Já a aluna de publicidade e propaganda da UnB Izabella Beck sente que a escrita é terapêutica porque a coloca no papel de observadora. “Quando é com a gente, ajuda a ver (a situação) melhor”, analisa a jovem, que escreve desde os 12 anos. Para ela, o melhor horário para criar — texto corrido ou colagem, unindo a futura profissão à literatura — é antes de dormir.

“Eu queria falar sobre as coisas que estavam acontecendo sem ter que contar para alguém”, continua Izabella. Maia vai além e sente que a escrita faz parte de um processo individual. “Pelo fato de a escrita ser uma atitude quase solitária, eu acho que não agregaria compartilhar”, comenta ele.



Semeando emoções

Ricardo Fonseca começou a colocar os sentimentos no papel ainda muito jovem:
Ricardo Fonseca começou a colocar os sentimentos no papel ainda muito jovem: " Nem sabia que estava fazendo escrita terapêutica". (foto: Divulgação / Facebook)

O escritor Ricardo Fonseca lembra que, desde muito novo, discorrer sobre o que sentia era algo natural. “Naquela altura, ainda não sabia que o que praticava era a escrita terapêutica. Com o passar dos anos, continuei a escrever sobre as minhas emoções, e percebi que muitos dos meus processos de cura emocional se davam por conta desse meu hábito”, conta.

Foi a partir daí que ele se deu conta de que poderia usar essa forma de escrever para ajudar os outros a gerir as emoções e a também lidar com todos os processos emocionais de forma mais intuitiva. Ricardo juntou todos os relatos que acumulou em diários durante anos para escrever o livro Semeador de emoções, no qual detalha processos emocionais e sobre como a escrita o auxiliou em momentos difíceis e conflitantes.

“Meu objetivo é poder servir de guia e inspiração para as pessoas gerirem as suas emoções e poderem lidar como os dilemas internos de uma forma mais saudável, nutrindo a relação consigo mesmos, de modo a serem mais felizes”, conta.
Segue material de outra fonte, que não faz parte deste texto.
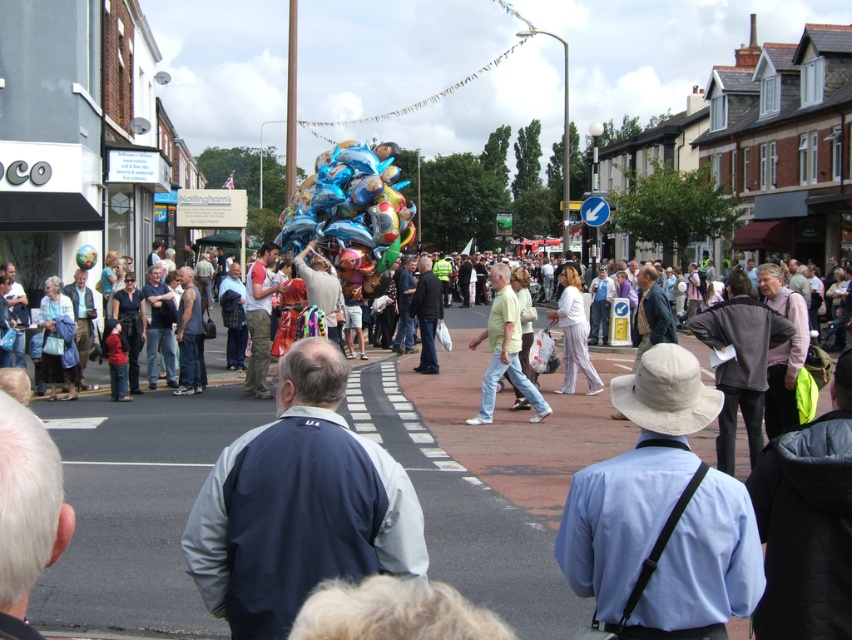 Question: Considering the real-world distances, which object is closest to the dark blue jacket at center?

Choices:
 (A) white silk pants at center
 (B) multicolored balloons at center

Answer: (B)

Question: From the image, what is the correct spatial relationship of white silk pants at center in relation to shiny metallic balloon at center?

Choices:
 (A) above
 (B) below

Answer: (B)

Question: Which is farther from the light green cotton shirt at center?

Choices:
 (A) multicolored balloons at center
 (B) light blue shirt at center
 (C) shiny metallic balloons at center
 (D) dark blue jacket at center

Answer: (C)

Question: Considering the real-world distances, which object is closest to the light blue shirt at center?

Choices:
 (A) shiny metallic balloons at center
 (B) white silk pants at center

Answer: (B)

Question: Does dark blue jacket at center have a smaller size compared to shiny metallic balloon at center?

Choices:
 (A) yes
 (B) no

Answer: (B)

Question: Can you confirm if multicolored balloons at center is wider than light blue shirt at center?

Choices:
 (A) no
 (B) yes

Answer: (B) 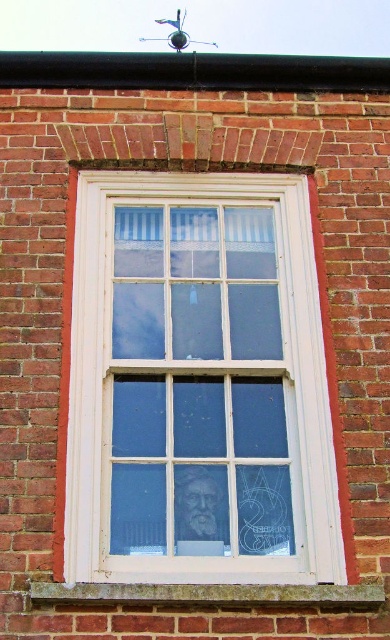 Question: Is white wood window frame at center above stone at lower center?

Choices:
 (A) yes
 (B) no

Answer: (A)

Question: Which of the following is the closest to the observer?

Choices:
 (A) (308, 228)
 (B) (271, 595)

Answer: (B)

Question: Which point is farther to the camera?

Choices:
 (A) (251, 605)
 (B) (134, 189)

Answer: (B)

Question: Is white wood window frame at center above stone at lower center?

Choices:
 (A) yes
 (B) no

Answer: (A)

Question: Is white wood window frame at center to the right of stone at lower center from the viewer's perspective?

Choices:
 (A) yes
 (B) no

Answer: (B)

Question: Which of the following is the farthest from the observer?

Choices:
 (A) white wood window frame at center
 (B) stone at lower center

Answer: (A) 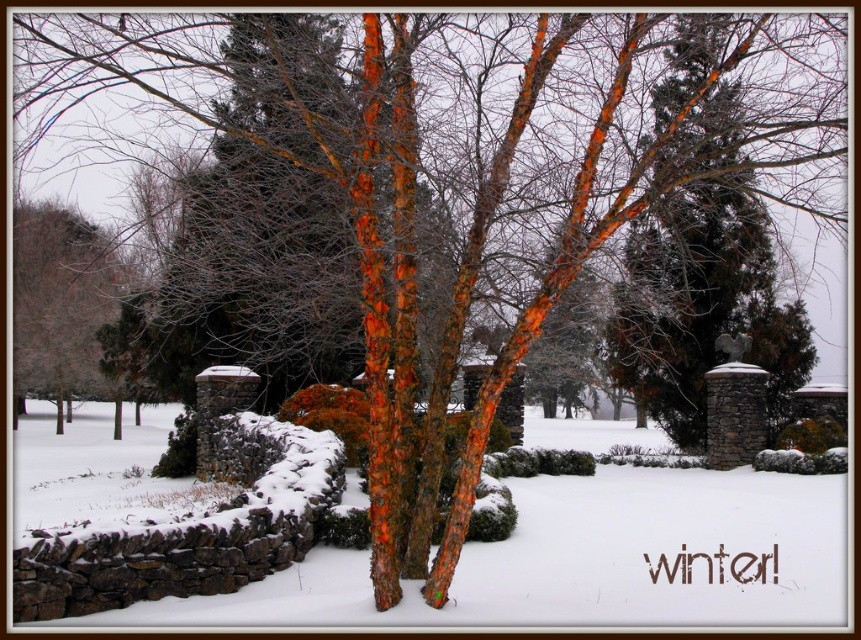 Which is behind, point (289, 588) or point (73, 356)?

Point (73, 356)

Based on the photo, is white powdery snow at center to the right of brown bark tree at left from the viewer's perspective?

Indeed, white powdery snow at center is positioned on the right side of brown bark tree at left.

The width and height of the screenshot is (861, 640). Describe the element at coordinates (584, 557) in the screenshot. I see `white powdery snow at center` at that location.

Locate an element on the screen. This screenshot has height=640, width=861. white powdery snow at center is located at coordinates (584, 557). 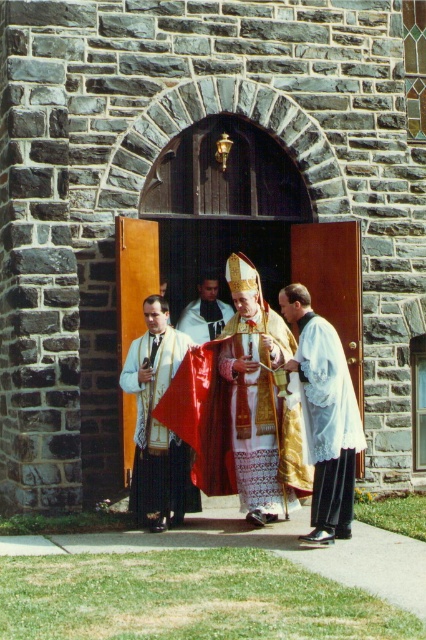 Is gold embroidered vestment at center below white silk robe at center?

Indeed, gold embroidered vestment at center is positioned under white silk robe at center.

Which is behind, point (224, 330) or point (176, 324)?

Point (176, 324)

Describe the element at coordinates (259, 412) in the screenshot. I see `gold embroidered vestment at center` at that location.

At what (x,y) coordinates should I click in order to perform the action: click on gold embroidered vestment at center. Please return your answer as a coordinate pair (x, y). This screenshot has height=640, width=426. Looking at the image, I should click on (259, 412).

Does white textured vestment at center appear over white silk robe at center?

No, white textured vestment at center is not above white silk robe at center.

Who is taller, white textured vestment at center or white silk robe at center?

white textured vestment at center

Describe the element at coordinates (158, 432) in the screenshot. I see `white textured vestment at center` at that location.

You are a GUI agent. You are given a task and a screenshot of the screen. Output one action in this format:
    pyautogui.click(x=<x>, y=<y>)
    Task: Click on the white textured vestment at center
    
    Given the screenshot: What is the action you would take?
    pyautogui.click(x=158, y=432)

Is gold embroidered vestment at center positioned at the back of white textured vestment at center?

No, gold embroidered vestment at center is closer to the viewer.

This screenshot has width=426, height=640. What do you see at coordinates (259, 412) in the screenshot?
I see `gold embroidered vestment at center` at bounding box center [259, 412].

Image resolution: width=426 pixels, height=640 pixels. Find the location of `gold embroidered vestment at center`. gold embroidered vestment at center is located at coordinates (259, 412). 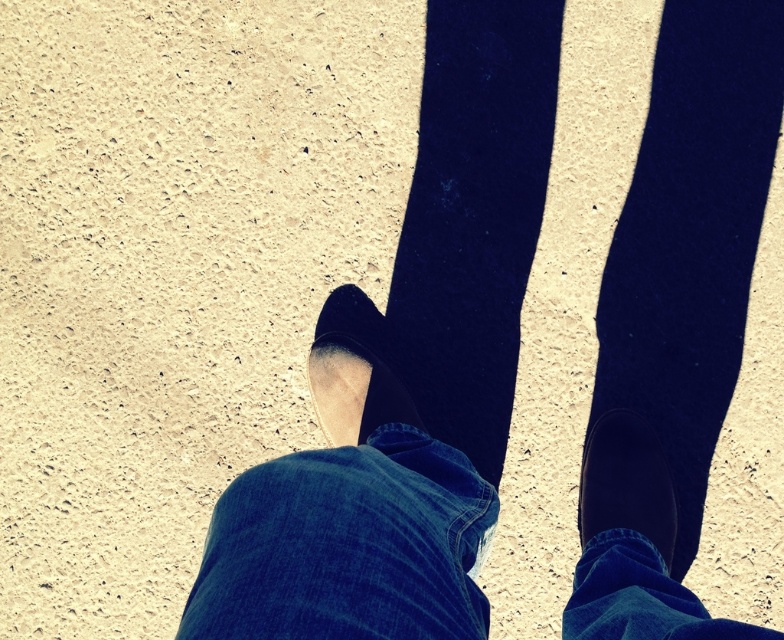 Question: Is denim at center bigger than black suede shoe at lower right?

Choices:
 (A) yes
 (B) no

Answer: (A)

Question: Is denim at center below suede black shoe at center?

Choices:
 (A) yes
 (B) no

Answer: (A)

Question: Estimate the real-world distances between objects in this image. Which object is closer to the black suede shoe at lower right?

Choices:
 (A) denim at center
 (B) suede black shoe at center

Answer: (A)

Question: Based on their relative distances, which object is farther from the black suede shoe at lower right?

Choices:
 (A) denim at center
 (B) suede black shoe at center

Answer: (B)

Question: Which object is positioned closest to the suede black shoe at center?

Choices:
 (A) black suede shoe at lower right
 (B) denim at center

Answer: (A)

Question: Can you confirm if denim at center is bigger than suede black shoe at center?

Choices:
 (A) no
 (B) yes

Answer: (B) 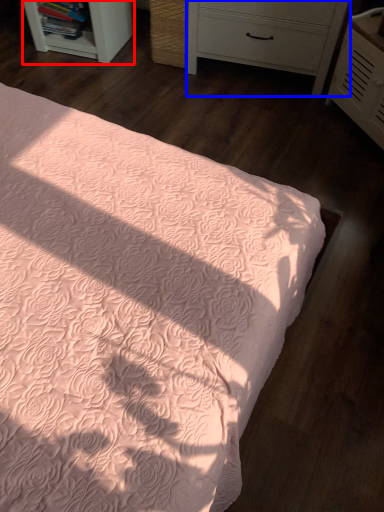 Question: Which object is further to the camera taking this photo, shelf (highlighted by a red box) or chest of drawers (highlighted by a blue box)?

Choices:
 (A) shelf
 (B) chest of drawers

Answer: (A) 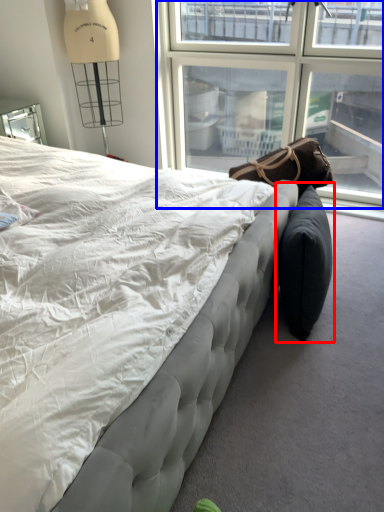 Question: Which object is closer to the camera taking this photo, bean bag chair (highlighted by a red box) or window (highlighted by a blue box)?

Choices:
 (A) bean bag chair
 (B) window

Answer: (A) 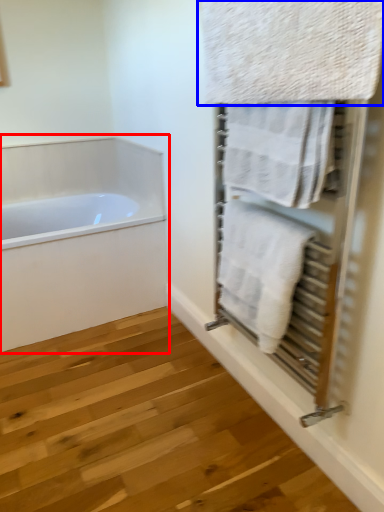 Question: Which of the following is the farthest to the observer, bathtub (highlighted by a red box) or towel (highlighted by a blue box)?

Choices:
 (A) bathtub
 (B) towel

Answer: (A) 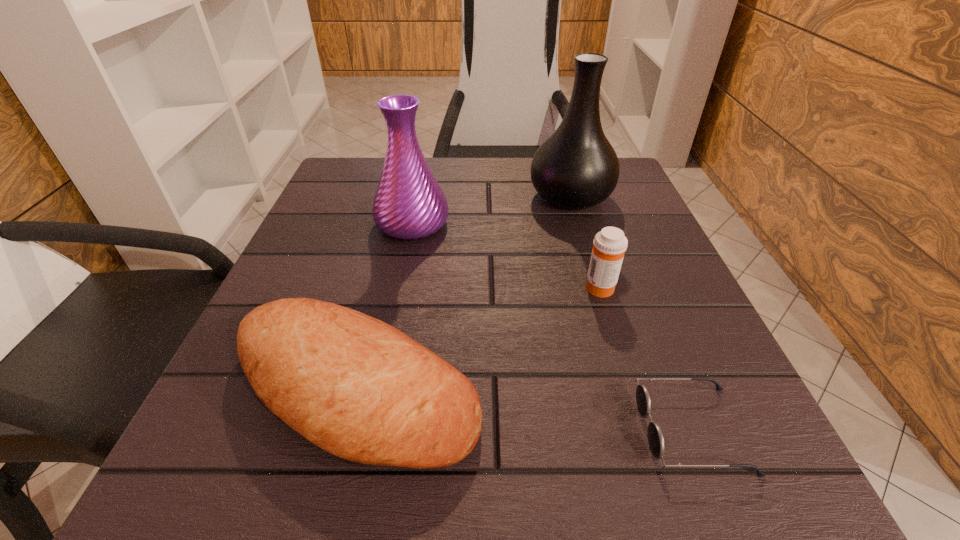 Locate an element on the screen. the second closest object to the third farthest object is located at coordinates (655, 436).

Locate an element on the screen. The width and height of the screenshot is (960, 540). vacant space that satisfies the following two spatial constraints: 1. on the front side of the second tallest object; 2. on the right side of the medicine is located at coordinates (399, 287).

I want to click on vacant area in the image that satisfies the following two spatial constraints: 1. on the back side of the right vase; 2. on the right side of the bread, so click(x=404, y=197).

Locate an element on the screen. The image size is (960, 540). free space that satisfies the following two spatial constraints: 1. on the front side of the shorter vase; 2. on the left side of the third farthest object is located at coordinates (399, 287).

Find the location of a particular element. Image resolution: width=960 pixels, height=540 pixels. vacant space that satisfies the following two spatial constraints: 1. on the back side of the right vase; 2. on the right side of the bread is located at coordinates (404, 197). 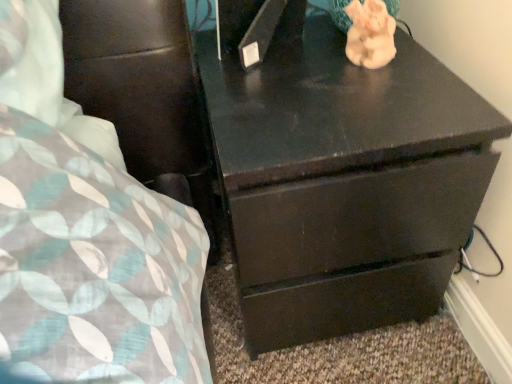 Describe the element at coordinates (344, 181) in the screenshot. The width and height of the screenshot is (512, 384). I see `dark wood chest of drawers at center` at that location.

Measure the distance between point (317, 103) and camera.

They are 26.02 inches apart.

Where is `dark wood chest of drawers at center`? The image size is (512, 384). dark wood chest of drawers at center is located at coordinates (344, 181).

Describe the element at coordinates (370, 34) in the screenshot. I see `porcelain pink elephant at upper right` at that location.

Consider the image. What is the approximate width of porcelain pink elephant at upper right?

6.66 centimeters.

Find the location of a particular element. The image size is (512, 384). porcelain pink elephant at upper right is located at coordinates (370, 34).

This screenshot has width=512, height=384. I want to click on dark wood chest of drawers at center, so click(344, 181).

Would you say dark wood chest of drawers at center is to the left or to the right of porcelain pink elephant at upper right in the picture?

Based on their positions, dark wood chest of drawers at center is located to the left of porcelain pink elephant at upper right.

Which is in front, dark wood chest of drawers at center or porcelain pink elephant at upper right?

dark wood chest of drawers at center is closer to the camera.

Which is closer, (417,109) or (376,66)?

Point (417,109).

From the image's perspective, is dark wood chest of drawers at center below porcelain pink elephant at upper right?

Correct, dark wood chest of drawers at center appears lower than porcelain pink elephant at upper right in the image.

From a real-world perspective, is dark wood chest of drawers at center physically below porcelain pink elephant at upper right?

Correct, in the physical world, dark wood chest of drawers at center is lower than porcelain pink elephant at upper right.

Considering the sizes of dark wood chest of drawers at center and porcelain pink elephant at upper right in the image, is dark wood chest of drawers at center wider or thinner than porcelain pink elephant at upper right?

In the image, dark wood chest of drawers at center appears to be wider than porcelain pink elephant at upper right.

Between dark wood chest of drawers at center and porcelain pink elephant at upper right, which one has less height?

porcelain pink elephant at upper right.

Who is smaller, dark wood chest of drawers at center or porcelain pink elephant at upper right?

porcelain pink elephant at upper right.

Which is correct: dark wood chest of drawers at center is inside porcelain pink elephant at upper right, or outside of it?

dark wood chest of drawers at center exists outside the volume of porcelain pink elephant at upper right.

Is dark wood chest of drawers at center in contact with porcelain pink elephant at upper right?

No, dark wood chest of drawers at center is not beside porcelain pink elephant at upper right.

Is dark wood chest of drawers at center facing towards porcelain pink elephant at upper right?

No, dark wood chest of drawers at center is not aimed at porcelain pink elephant at upper right.

How many degrees apart are the facing directions of dark wood chest of drawers at center and porcelain pink elephant at upper right?

The angle between the facing direction of dark wood chest of drawers at center and the facing direction of porcelain pink elephant at upper right is 54.1 degrees.

The width and height of the screenshot is (512, 384). I want to click on animal above the dark wood chest of drawers at center (from the image's perspective), so click(370, 34).

Based on the photo, which object is positioned more to the right, porcelain pink elephant at upper right or dark wood chest of drawers at center?

From the viewer's perspective, porcelain pink elephant at upper right appears more on the right side.

Which object is further away from the camera taking this photo, porcelain pink elephant at upper right or dark wood chest of drawers at center?

porcelain pink elephant at upper right.

Which is less distant, (356,29) or (470,187)?

Point (356,29) appears to be farther away from the viewer than point (470,187).

From the image's perspective, is porcelain pink elephant at upper right located above dark wood chest of drawers at center?

Yes, from the image's perspective, porcelain pink elephant at upper right is on top of dark wood chest of drawers at center.

From a real-world perspective, is porcelain pink elephant at upper right beneath dark wood chest of drawers at center?

Incorrect, from a real-world perspective, porcelain pink elephant at upper right is higher than dark wood chest of drawers at center.

Looking at their sizes, would you say porcelain pink elephant at upper right is wider or thinner than dark wood chest of drawers at center?

In the image, porcelain pink elephant at upper right appears to be more narrow than dark wood chest of drawers at center.

Which of these two, porcelain pink elephant at upper right or dark wood chest of drawers at center, stands shorter?

porcelain pink elephant at upper right.

Is porcelain pink elephant at upper right bigger than dark wood chest of drawers at center?

Actually, porcelain pink elephant at upper right might be smaller than dark wood chest of drawers at center.

From the picture: Is porcelain pink elephant at upper right located outside dark wood chest of drawers at center?

porcelain pink elephant at upper right lies outside dark wood chest of drawers at center's area.

Are porcelain pink elephant at upper right and dark wood chest of drawers at center far apart?

No, there isn't a large distance between porcelain pink elephant at upper right and dark wood chest of drawers at center.

Is porcelain pink elephant at upper right positioned with its back to dark wood chest of drawers at center?

That's not correct — porcelain pink elephant at upper right is not looking away from dark wood chest of drawers at center.

How many degrees apart are the facing directions of porcelain pink elephant at upper right and dark wood chest of drawers at center?

The angle between the facing direction of porcelain pink elephant at upper right and the facing direction of dark wood chest of drawers at center is 54.1 degrees.

The height and width of the screenshot is (384, 512). Find the location of `chest of drawers that is on the left side of porcelain pink elephant at upper right`. chest of drawers that is on the left side of porcelain pink elephant at upper right is located at coordinates (344, 181).

Where is `chest of drawers below the porcelain pink elephant at upper right (from a real-world perspective)`? chest of drawers below the porcelain pink elephant at upper right (from a real-world perspective) is located at coordinates (344, 181).

What are the coordinates of `animal above the dark wood chest of drawers at center (from the image's perspective)` in the screenshot? It's located at (370, 34). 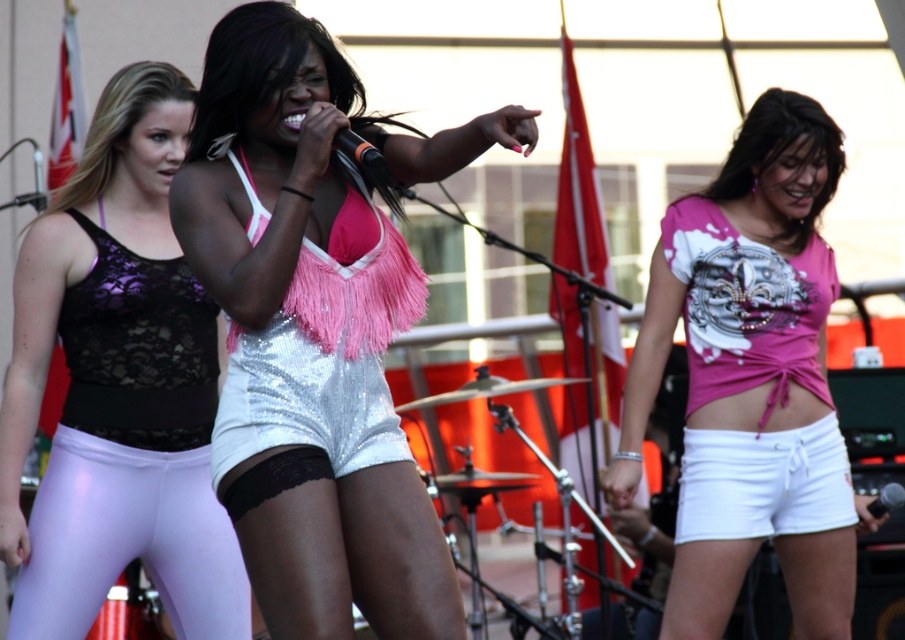 Question: Which of the following is the farthest from the observer?

Choices:
 (A) (439, 568)
 (B) (218, 598)
 (C) (754, 460)
 (D) (805, 301)

Answer: (D)

Question: Which object appears farthest from the camera in this image?

Choices:
 (A) sequined silver shorts at center
 (B) black matte microphone at center

Answer: (B)

Question: Observing the image, what is the correct spatial positioning of sequined silver shorts at center in reference to pink sequined bikini top at center?

Choices:
 (A) right
 (B) left

Answer: (A)

Question: Does sequined silver shorts at center appear on the left side of shiny purple leggings at left?

Choices:
 (A) no
 (B) yes

Answer: (A)

Question: Which object appears closest to the camera in this image?

Choices:
 (A) pink fabric top at center
 (B) lavender shiny leggings at left
 (C) shiny purple leggings at left

Answer: (C)

Question: Is sequined silver shorts at center positioned behind white lace shorts at lower right?

Choices:
 (A) yes
 (B) no

Answer: (B) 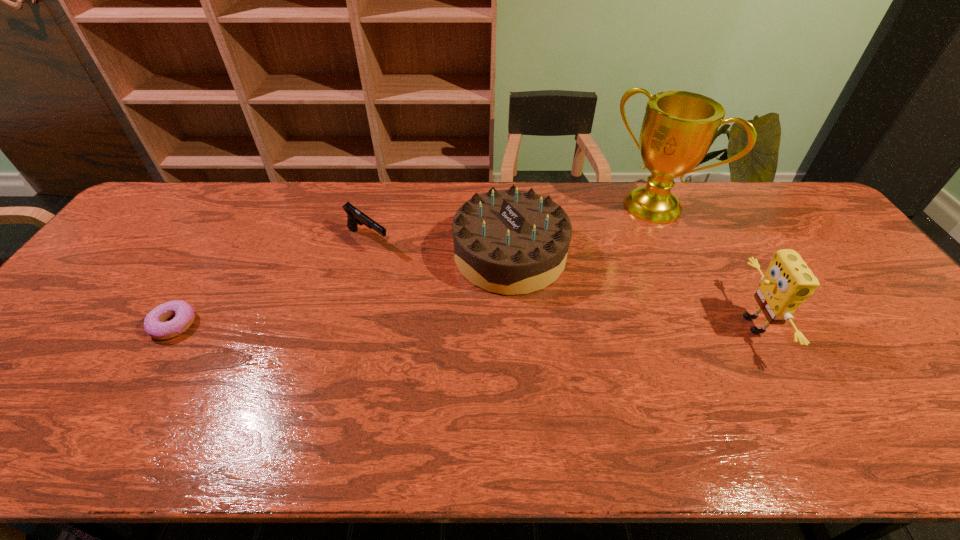 The image size is (960, 540). Find the location of `the leftmost object`. the leftmost object is located at coordinates (154, 324).

Locate an element on the screen. The width and height of the screenshot is (960, 540). the shortest object is located at coordinates (154, 324).

Image resolution: width=960 pixels, height=540 pixels. I want to click on sponge, so click(x=788, y=282).

This screenshot has width=960, height=540. In order to click on the third object from left to right in this screenshot , I will do (x=512, y=242).

Locate an element on the screen. This screenshot has height=540, width=960. the third tallest object is located at coordinates (512, 242).

I want to click on the fourth tallest object, so click(x=355, y=216).

You are a GUI agent. You are given a task and a screenshot of the screen. Output one action in this format:
    pyautogui.click(x=<x>, y=<y>)
    Task: Click on the gun
    
    Given the screenshot: What is the action you would take?
    pyautogui.click(x=355, y=216)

Assim como Ricardo, a poeta e comunicadora Marina Mara também vê a escrita como uma ferramenta de cura. “Poesia é ferramenta muito poderosa, tem poder muito forte como válvula de escape”, destaca. Marina é autora de diversos livros poéticos e, apesar de expor a escrita em obras, acredita que isso não tira o efeito que escrever tem sobre ela.

“Basicamente, é uma maneira de fortalecer um pouco a mente, quase como exercícios físicos”, pontua. “A poesia consegue tocar em lados nossos tão sutis que, às vezes, muitas sessões de terapia não alcançam”, acredita a mestranda em arte e tecnologia pela UnB.